Apache Infrastructure Team

Wednesday Sep 02, 2009

apache.org incident report for 8/28/2009

Last week we posted about the security breach that caused us to temporarily suspend some services.  All services have now been restored. We have analyzed the events that led to the breach, and continued to work on improving the security of our systems.

NOTE: At no time were any Apache Software Foundation code repositories, downloads, or users put at risk by this intrusion. However, we believe that providing a detailed account of what happened will make the internet a better place, by allowing others to learn from our mistakes.

What Happened?

Our initial running theory was correct--the server that hosted the apachecon.com (dv35.apachecon.com) website had been compromised. The machine was running CentOS, and we suspect they may have used the recent local root exploits patched in RHSA-2009-1222 to escalate their privileges on this machine. The attackers fully compromised this machine, including gaining root privileges, and destroyed most of the logs, making it difficult for us to confirm the details of everything that happened on the machine. 

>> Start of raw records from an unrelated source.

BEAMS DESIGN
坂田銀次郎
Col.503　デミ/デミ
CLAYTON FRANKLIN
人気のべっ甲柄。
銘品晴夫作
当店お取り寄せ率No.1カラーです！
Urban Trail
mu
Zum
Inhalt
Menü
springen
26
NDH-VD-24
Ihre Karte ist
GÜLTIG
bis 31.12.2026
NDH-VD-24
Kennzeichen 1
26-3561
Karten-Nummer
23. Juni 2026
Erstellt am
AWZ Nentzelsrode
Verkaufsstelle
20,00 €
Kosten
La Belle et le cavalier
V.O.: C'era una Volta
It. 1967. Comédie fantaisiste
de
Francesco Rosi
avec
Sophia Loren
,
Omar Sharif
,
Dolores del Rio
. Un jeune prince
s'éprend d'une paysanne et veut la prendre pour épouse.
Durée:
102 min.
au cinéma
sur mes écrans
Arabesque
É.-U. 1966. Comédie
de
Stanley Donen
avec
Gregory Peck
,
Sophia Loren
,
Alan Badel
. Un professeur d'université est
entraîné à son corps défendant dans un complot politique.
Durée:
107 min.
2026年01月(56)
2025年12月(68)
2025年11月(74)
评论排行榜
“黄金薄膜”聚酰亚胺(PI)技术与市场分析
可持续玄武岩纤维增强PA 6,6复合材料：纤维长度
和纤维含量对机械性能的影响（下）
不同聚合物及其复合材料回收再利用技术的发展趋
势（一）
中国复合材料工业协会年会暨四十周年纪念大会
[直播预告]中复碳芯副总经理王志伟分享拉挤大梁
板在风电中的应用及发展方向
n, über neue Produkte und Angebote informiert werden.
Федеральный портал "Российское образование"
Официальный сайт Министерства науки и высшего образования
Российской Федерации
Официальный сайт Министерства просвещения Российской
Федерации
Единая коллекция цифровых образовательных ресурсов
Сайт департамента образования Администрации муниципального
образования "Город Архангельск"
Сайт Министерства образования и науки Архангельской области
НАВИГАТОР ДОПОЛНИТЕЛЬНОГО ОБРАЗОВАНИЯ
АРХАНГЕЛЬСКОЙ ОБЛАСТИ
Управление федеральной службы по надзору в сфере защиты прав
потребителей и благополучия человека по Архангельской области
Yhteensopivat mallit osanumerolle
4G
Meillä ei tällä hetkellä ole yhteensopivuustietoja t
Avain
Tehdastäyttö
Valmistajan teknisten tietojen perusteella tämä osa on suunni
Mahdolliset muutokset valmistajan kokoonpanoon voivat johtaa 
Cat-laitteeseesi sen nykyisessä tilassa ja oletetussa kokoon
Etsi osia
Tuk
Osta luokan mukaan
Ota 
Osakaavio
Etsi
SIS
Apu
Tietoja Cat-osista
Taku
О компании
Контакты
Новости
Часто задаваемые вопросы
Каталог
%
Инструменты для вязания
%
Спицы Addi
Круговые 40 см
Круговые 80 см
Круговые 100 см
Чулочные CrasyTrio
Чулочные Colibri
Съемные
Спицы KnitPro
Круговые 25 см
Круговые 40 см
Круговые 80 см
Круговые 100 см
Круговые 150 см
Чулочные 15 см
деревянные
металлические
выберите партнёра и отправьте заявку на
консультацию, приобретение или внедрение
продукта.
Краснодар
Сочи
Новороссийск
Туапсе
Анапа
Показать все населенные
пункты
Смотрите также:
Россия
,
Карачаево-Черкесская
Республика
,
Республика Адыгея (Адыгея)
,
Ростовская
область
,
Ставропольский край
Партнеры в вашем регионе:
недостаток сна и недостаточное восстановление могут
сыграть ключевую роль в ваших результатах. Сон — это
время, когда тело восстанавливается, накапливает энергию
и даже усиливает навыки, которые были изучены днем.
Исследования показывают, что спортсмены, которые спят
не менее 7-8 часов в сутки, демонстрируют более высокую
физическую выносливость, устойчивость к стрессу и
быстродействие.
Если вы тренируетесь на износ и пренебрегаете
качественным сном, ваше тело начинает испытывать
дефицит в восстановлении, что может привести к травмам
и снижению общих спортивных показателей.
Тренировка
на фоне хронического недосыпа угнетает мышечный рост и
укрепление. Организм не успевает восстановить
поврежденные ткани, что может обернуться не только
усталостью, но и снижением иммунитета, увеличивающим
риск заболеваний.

This machine is owned by the ApacheCon conference production company, not by the Apache Software Foundation. However, members of the ASF infrastructure team had accounts on this machine, including one used to create backups.

The attackers attempted unsuccessfully to use passwords from the compromised ApacheCon host to log on to our production webservers.  Later, using the SSH Key of the backup account, they were able to access people.apache.org (minotaur.apache.org). This account was an unprivileged user, used to create backups from the ApacheCon host.

minotaur.apache.org runs FreeBSD 7-STABLE, and acts as the staging machine for our mirror network. It is our primary shell account server, and provides many other services for Apache developers. None of our Subversion (version control) data is kept on this machine, and there was never any risk to any Apache source code.

Once the attackers had gained shell access, they added CGI scripts to the document root folders of several of our websites. A regular, scheduled rsync process copied these scripts to our production web server, eos.apache.org, where they became externally visible. The CGI scripts were used to obtain remote shells, with information sent using HTTP POST commands.

Our download pages are dynamically generated, to enable us to present users with a local mirror of our software. This means that all of our domains have ExecCGI enabled, making it harder for us to protect against an attack of this nature.

After discovering the CGI scripts, the infrastructure team decided to shutdown any servers that could potentially have been affected. This included people.apache.org, and both the EU and US website servers. All website traffic was redirected to a known-good server, and a temporary security message was put in place to let people know we were aware of an issue.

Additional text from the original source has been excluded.